- [Exercise brief]: In the records, find every line with the word "PHOTO" and copy it out.

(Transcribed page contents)
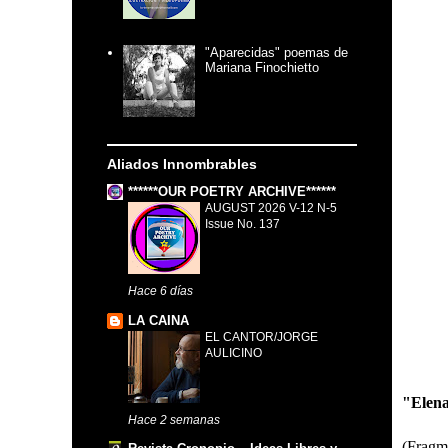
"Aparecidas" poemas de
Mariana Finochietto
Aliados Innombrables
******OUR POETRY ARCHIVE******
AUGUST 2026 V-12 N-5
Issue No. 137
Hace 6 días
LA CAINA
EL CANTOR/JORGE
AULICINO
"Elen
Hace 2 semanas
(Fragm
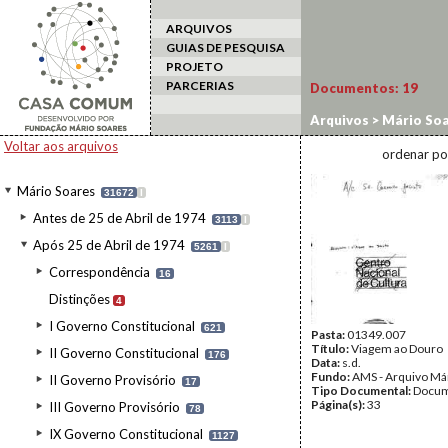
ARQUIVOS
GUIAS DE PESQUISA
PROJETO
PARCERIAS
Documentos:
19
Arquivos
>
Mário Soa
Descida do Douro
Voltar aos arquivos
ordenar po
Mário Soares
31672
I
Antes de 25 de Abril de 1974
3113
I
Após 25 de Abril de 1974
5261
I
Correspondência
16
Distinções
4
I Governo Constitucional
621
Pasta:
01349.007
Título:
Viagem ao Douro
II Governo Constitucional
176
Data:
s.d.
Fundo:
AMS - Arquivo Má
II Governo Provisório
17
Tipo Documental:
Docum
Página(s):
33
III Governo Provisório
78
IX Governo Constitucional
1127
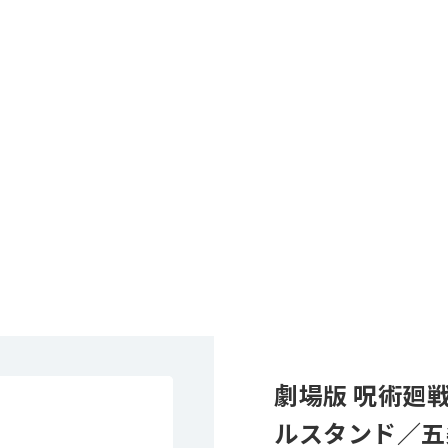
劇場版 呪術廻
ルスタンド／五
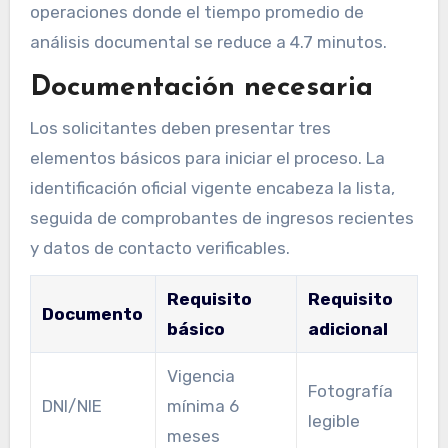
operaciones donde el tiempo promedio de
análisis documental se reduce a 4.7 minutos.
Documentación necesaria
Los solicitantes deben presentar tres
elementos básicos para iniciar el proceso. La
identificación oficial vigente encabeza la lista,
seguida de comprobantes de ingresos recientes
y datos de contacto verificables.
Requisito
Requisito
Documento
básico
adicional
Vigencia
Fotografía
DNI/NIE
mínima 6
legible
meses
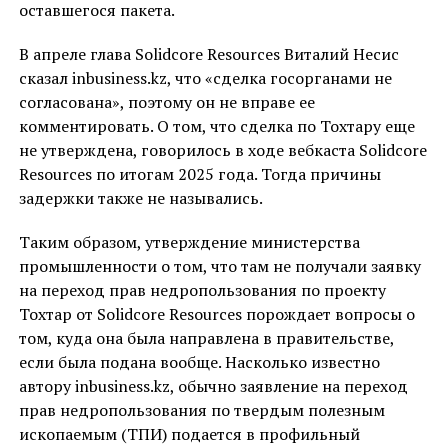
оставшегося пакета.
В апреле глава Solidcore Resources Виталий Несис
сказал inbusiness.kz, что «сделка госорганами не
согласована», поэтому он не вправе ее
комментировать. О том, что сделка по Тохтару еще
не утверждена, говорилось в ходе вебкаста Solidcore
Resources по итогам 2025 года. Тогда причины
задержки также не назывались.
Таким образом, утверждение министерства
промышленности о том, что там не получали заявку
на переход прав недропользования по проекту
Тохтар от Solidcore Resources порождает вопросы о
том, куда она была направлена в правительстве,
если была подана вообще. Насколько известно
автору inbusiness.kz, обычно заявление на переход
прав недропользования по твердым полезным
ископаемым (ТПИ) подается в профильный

--

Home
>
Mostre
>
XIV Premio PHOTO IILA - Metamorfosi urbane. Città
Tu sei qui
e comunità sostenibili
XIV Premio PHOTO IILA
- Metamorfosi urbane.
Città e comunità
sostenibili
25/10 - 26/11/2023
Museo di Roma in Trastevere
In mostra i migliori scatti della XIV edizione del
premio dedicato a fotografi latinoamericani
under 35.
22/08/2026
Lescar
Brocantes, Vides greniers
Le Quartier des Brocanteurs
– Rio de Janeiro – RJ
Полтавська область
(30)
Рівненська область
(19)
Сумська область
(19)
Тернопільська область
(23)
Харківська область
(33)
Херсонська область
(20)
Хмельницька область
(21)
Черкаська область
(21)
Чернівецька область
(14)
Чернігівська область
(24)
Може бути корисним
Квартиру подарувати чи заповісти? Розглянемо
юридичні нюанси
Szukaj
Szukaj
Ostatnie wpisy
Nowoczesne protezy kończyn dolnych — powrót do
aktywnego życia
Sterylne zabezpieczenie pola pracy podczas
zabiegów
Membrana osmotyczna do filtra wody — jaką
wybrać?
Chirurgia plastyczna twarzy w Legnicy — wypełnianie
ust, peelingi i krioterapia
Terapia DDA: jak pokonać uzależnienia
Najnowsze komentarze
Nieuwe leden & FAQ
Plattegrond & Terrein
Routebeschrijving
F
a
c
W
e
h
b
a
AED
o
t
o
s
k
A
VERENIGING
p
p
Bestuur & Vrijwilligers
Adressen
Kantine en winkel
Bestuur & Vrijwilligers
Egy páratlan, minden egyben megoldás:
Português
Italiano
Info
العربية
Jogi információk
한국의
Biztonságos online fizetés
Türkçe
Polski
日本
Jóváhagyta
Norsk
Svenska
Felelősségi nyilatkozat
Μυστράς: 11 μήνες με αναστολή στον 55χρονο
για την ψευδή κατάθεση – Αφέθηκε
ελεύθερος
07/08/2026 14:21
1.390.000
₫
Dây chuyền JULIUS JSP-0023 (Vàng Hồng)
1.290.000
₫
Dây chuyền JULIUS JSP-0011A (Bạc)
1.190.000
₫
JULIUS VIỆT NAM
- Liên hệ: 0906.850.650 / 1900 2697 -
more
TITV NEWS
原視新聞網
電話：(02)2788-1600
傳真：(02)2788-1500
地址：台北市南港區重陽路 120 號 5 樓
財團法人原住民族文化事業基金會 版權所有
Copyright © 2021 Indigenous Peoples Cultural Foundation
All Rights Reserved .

- [Reply to the task]:
XIV Premio PHOTO IILA - Metamorfosi urbane. Città
XIV Premio PHOTO IILA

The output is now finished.